There is no glamour in falling off your shoes or exposing body parts that no one wants to see or being outrageous (Lady Gaga seems to have hung a certain dress permanently in her meat locker, because she’s been looking swell, lately). We’ll talk about you, that’s for sure, but I don’t think that’s what you have in mind.
I look at my Match.com photos and see a sweet, smiling lady in every one of them. 99.99% of respondents mention my smile. It could be the opening line that they all use, but it may be what they see. I’m pretty sure it’s not who I am. I tried Ava’s signature, seductive look, but I appeared to be on the verge of sneezing. And we all know what happens when you put a glamorous wig and slinky dress on me: comedy. I’m much more comfortable making people laugh than I am trying to seduce someone. I suspect this is yet another reason why I remain dateless. I depend more on my wit, which doesn’t translate well in online dating.

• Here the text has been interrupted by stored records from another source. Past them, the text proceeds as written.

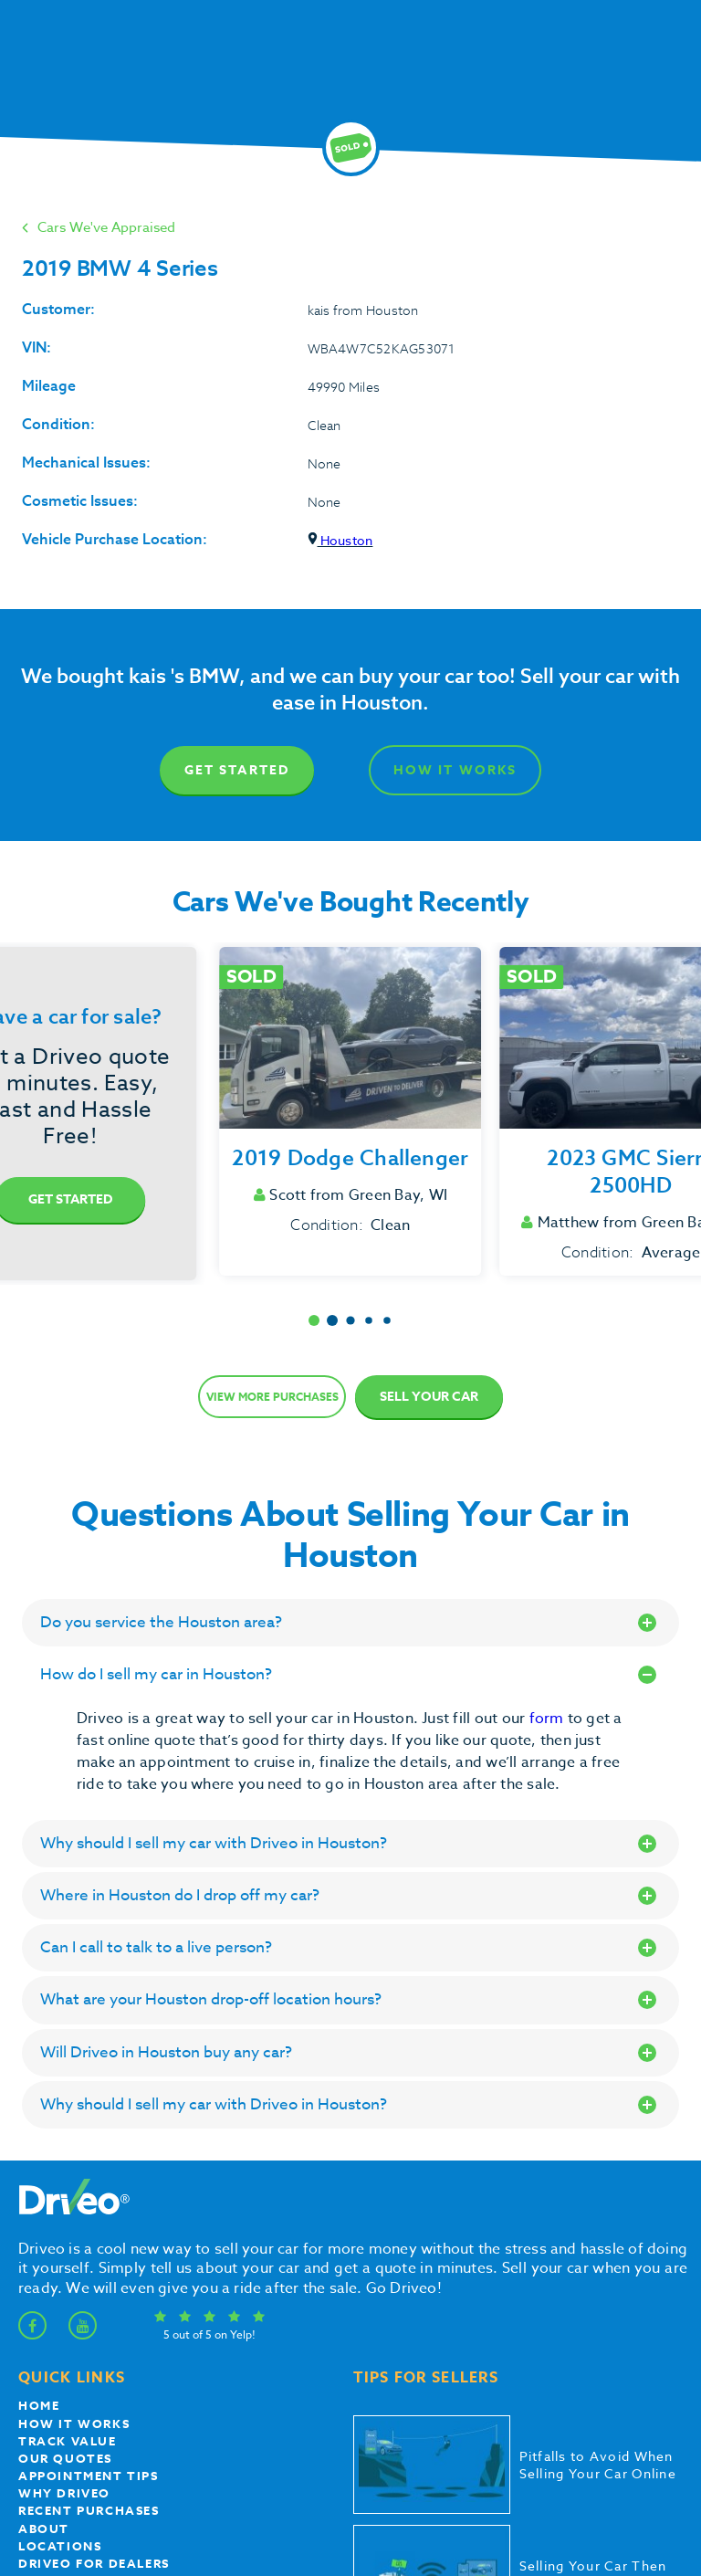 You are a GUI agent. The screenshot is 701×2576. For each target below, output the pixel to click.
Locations (59, 2546)
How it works (74, 2423)
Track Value (67, 2441)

While I admit that I updated my profile photo, because I don’t want to mislead men that I’m not as young as I was last year, I kept four others from earlier in 2015. Imagine my surprise when two men with whom I had previous contact wrote to me, as if they had never seen me before. One of them sat across from me at dinner twice in four days just five months ago! Wow! Nice to know I’m so memorable. It was that serial dater who told me about his “friend” who tries to see if he can get attractive women to date him. Here’s what I wrote to him this time before I blocked him:
I may not be a glamour puss, but I’ve got a way with words that can put a smile on his face or put a jerk in his place, so, who am I to complain? Life is good (mostly). Soli Deo gloria!